Mostly aimed at business. Primarily based on obscure forms that occasionally
need to be filled out for shipping. If I find myself googling something but
don't find a great fit for what I need or many relevant hits, I look into
building it. Or if I find myself manually gathering and formatting data or
info, I see if I can automate it. Some end up being useful/found by others.
Some don't. I currently see about $300/mo through adsense. A few of these
things could turn into something more if I was ever motivated to do so, but
would no longer be passive. Some probably not. Most interesting is seeing what
takes off and what doesn't and trying to apply that to duplicate the success.

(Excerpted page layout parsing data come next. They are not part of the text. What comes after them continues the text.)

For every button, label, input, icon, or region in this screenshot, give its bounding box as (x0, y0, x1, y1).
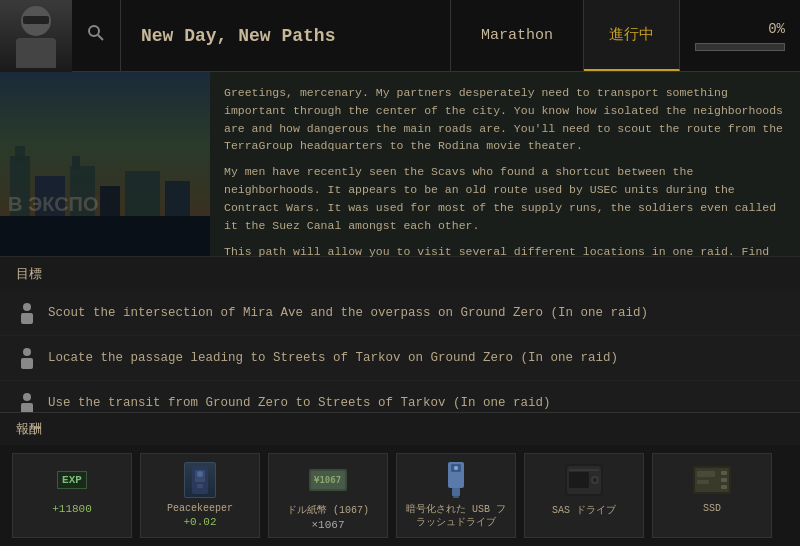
reward-usb: 暗号化された USB フラッシュドライブ (396, 453, 516, 538)
rewards-label: 報酬 (0, 413, 800, 445)
objective-icon (16, 302, 38, 324)
peacekeeper-icon (180, 462, 220, 498)
svg-point-20 (23, 393, 31, 401)
svg-rect-56 (721, 485, 727, 489)
ssd-name: SSD (703, 503, 721, 514)
progress-bar (695, 43, 785, 51)
content: В ЭКСПО Greetings, mercenary. My partner… (0, 72, 800, 546)
svg-text:В  ЭКСПО: В ЭКСПО (8, 193, 99, 215)
objective-row: Use the transit from Ground Zero to Stre… (0, 381, 800, 412)
quest-text: Greetings, mercenary. My partners desper… (210, 72, 800, 256)
reward-money: ¥1067 ドル紙幣 (1067) ×1067 (268, 453, 388, 538)
quest-image: В ЭКСПО (0, 72, 210, 256)
objectives-section: 目標 Scout the intersection of Mira Ave an… (0, 257, 800, 412)
tab-marathon[interactable]: Marathon (451, 0, 584, 71)
reward-sas: SAS ドライブ (524, 453, 644, 538)
svg-point-41 (454, 466, 458, 470)
header: New Day, New Paths Marathon 進行中 0% (0, 0, 800, 72)
tab-active[interactable]: 進行中 (584, 0, 680, 71)
objective-row: Locate the passage leading to Streets of… (0, 336, 800, 381)
svg-rect-55 (721, 478, 727, 482)
svg-point-16 (23, 348, 31, 356)
svg-point-12 (23, 303, 31, 311)
rewards-grid: EXP +11800 Peacekeeper (0, 445, 800, 542)
exp-value: +11800 (52, 503, 92, 515)
svg-point-48 (593, 478, 597, 482)
exp-icon: EXP (52, 462, 92, 498)
reward-peacekeeper: Peacekeeper +0.02 (140, 453, 260, 538)
sas-name: SAS ドライブ (552, 503, 616, 517)
money-icon: ¥1067 (308, 462, 348, 498)
peacekeeper-name: Peacekeeper (167, 503, 233, 514)
money-value: ×1067 (311, 519, 344, 531)
svg-point-34 (197, 471, 203, 477)
quest-intro-p2: My men have recently seen the Scavs who … (224, 163, 786, 234)
svg-rect-54 (721, 471, 727, 475)
objectives-label: 目標 (0, 257, 800, 291)
svg-rect-10 (0, 216, 210, 256)
svg-rect-53 (697, 480, 709, 484)
objective-text: Use the transit from Ground Zero to Stre… (48, 396, 551, 410)
svg-text:¥1067: ¥1067 (314, 475, 341, 485)
avatar (0, 0, 72, 72)
svg-rect-35 (197, 484, 203, 488)
usb-name: 暗号化された USB フラッシュドライブ (403, 503, 509, 529)
progress-text: 0% (768, 21, 785, 37)
svg-rect-6 (72, 156, 80, 170)
quest-intro-p1: Greetings, mercenary. My partners desper… (224, 84, 786, 155)
svg-rect-3 (15, 146, 25, 161)
objective-row: Scout the intersection of Mira Ave and t… (0, 291, 800, 336)
svg-rect-17 (21, 358, 33, 369)
quest-intro: В ЭКСПО Greetings, mercenary. My partner… (0, 72, 800, 257)
ssd-icon (692, 462, 732, 498)
svg-rect-21 (21, 403, 33, 412)
money-name: ドル紙幣 (1067) (287, 503, 369, 517)
svg-rect-43 (453, 496, 459, 498)
reward-ssd: SSD (652, 453, 772, 538)
svg-rect-13 (21, 313, 33, 324)
sas-drive-icon (564, 462, 604, 498)
search-area[interactable] (72, 0, 121, 71)
svg-rect-46 (569, 472, 589, 488)
usb-drive-icon (436, 462, 476, 498)
quest-title: New Day, New Paths (121, 0, 451, 71)
svg-rect-52 (697, 471, 715, 477)
rewards-section: 報酬 EXP +11800 (0, 412, 800, 546)
objective-icon (16, 347, 38, 369)
reward-exp: EXP +11800 (12, 453, 132, 538)
objective-icon (16, 392, 38, 412)
svg-rect-42 (452, 488, 460, 496)
objective-text: Locate the passage leading to Streets of… (48, 351, 618, 365)
objective-text: Scout the intersection of Mira Ave and t… (48, 306, 648, 320)
svg-line-1 (98, 35, 103, 40)
peacekeeper-value: +0.02 (183, 516, 216, 528)
progress-area: 0% (680, 0, 800, 71)
search-icon[interactable] (82, 19, 110, 52)
svg-point-0 (89, 26, 99, 36)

I've tried a couple affiliate projects, but have not found a great fit yet.

------
usgroup
Odd how few seem to mention property (real estate)? Even those alleging actual
returns worth a damn on stock portfolios. Surely the most obvious route on the
planet is property. For two reasons:

1\. It's leveraged. I.e. a bank will usually give you a 4:1 loan (mortgage) to
buy property. Interest will usually be close to the central bank rate, so it's
about as cheap as a loan gets, especially right now. If you then rent the
property you are receiving a monthly return on the leveraged sum having only
invested the deposit...

2\. Property is an appreciating asset (US,UK,China,FR,etc). It's a systemic
matter in many countries because it ties in a large part of an individuals net
worth and retirement expectations.

Your 200k leveraged with a mortgage will net you more than most stock
portfolios unless either you're Renaissance Capital or you just like a gamble.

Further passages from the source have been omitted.